The goal of this project is to explore data contained in the Storm Event Database from 1950 to 2011 to investigate which types of weather events are most harmful with respect to population health and which have the greatest economic consequences. The project is organised in the following sections:
The National Oceanic and Atmospheric Administration (NOAA) is an US scientific agency that focuses on “conditions of the oceans, major waterways, and atmosphere” which one of the main activity is “Monitoring and observing Earth systems with instruments and data collection networks”. The Storm Event Database contains data from 1950 to date that tracks the caracteristics of major weather events including an estimates of any fatalities, injuries and property damage.

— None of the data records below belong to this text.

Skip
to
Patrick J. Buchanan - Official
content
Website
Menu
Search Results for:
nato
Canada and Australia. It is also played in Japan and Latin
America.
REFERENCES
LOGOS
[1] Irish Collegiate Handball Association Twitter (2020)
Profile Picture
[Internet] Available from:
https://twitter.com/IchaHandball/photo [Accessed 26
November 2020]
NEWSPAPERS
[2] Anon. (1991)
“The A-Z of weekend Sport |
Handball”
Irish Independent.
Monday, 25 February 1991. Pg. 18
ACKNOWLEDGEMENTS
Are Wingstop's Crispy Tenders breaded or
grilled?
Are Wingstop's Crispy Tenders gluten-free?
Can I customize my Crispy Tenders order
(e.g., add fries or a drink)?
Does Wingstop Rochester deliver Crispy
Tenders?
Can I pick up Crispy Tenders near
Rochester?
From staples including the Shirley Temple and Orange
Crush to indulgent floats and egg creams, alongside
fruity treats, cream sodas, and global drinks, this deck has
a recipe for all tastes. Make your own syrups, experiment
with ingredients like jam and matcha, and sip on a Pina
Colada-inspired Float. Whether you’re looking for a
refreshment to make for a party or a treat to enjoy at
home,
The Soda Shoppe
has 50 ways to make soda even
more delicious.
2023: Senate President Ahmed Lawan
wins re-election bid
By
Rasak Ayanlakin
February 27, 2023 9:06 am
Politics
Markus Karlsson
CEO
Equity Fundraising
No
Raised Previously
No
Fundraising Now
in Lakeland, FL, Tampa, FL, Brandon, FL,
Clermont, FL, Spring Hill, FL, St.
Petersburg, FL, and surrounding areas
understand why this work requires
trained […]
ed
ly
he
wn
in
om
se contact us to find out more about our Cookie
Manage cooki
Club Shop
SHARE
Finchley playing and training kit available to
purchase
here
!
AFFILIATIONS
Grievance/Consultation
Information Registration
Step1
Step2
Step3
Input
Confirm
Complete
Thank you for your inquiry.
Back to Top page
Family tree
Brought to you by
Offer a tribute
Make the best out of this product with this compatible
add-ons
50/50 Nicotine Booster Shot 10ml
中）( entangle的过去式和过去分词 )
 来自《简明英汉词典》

The original raw data file is a zipped ~50Mb file containing an about 500Mb database and so the strategy for saving computer space (and computing time) chosen for analysing the data is to load only the variable that are necessary for addressing the proposed questions.
The following code extracts the first lines from the .csv file to give us information about the variable it contains
destfile <- "./Data/repdata_data_StormData.csv.bz2"
if(!file.exists(destfile))
{
dir.create("./Data")
destfile <- "./Data/repdata_data_StormData.csv.bz2"
urlziplocation <- "https://d396qusza40orc.cloudfront.net/repdata%2Fdata%2FStormData.csv.bz2"
download.file(urlziplocation, destfile)
names <- read.csv(destfile, nrows = 1, header = TRUE)
}else{
names <- read.csv(destfile, nrows = 1, header = TRUE)
}
names(names)
## [1] "STATE__" "BGN_DATE" "BGN_TIME" "TIME_ZONE" "COUNTY"
## [6] "COUNTYNAME" "STATE" "EVTYPE" "BGN_RANGE" "BGN_AZI"
## [11] "BGN_LOCATI" "END_DATE" "END_TIME" "COUNTY_END" "COUNTYENDN"
## [16] "END_RANGE" "END_AZI" "END_LOCATI" "LENGTH" "WIDTH"
## [21] "F" "MAG" "FATALITIES" "INJURIES" "PROPDMG"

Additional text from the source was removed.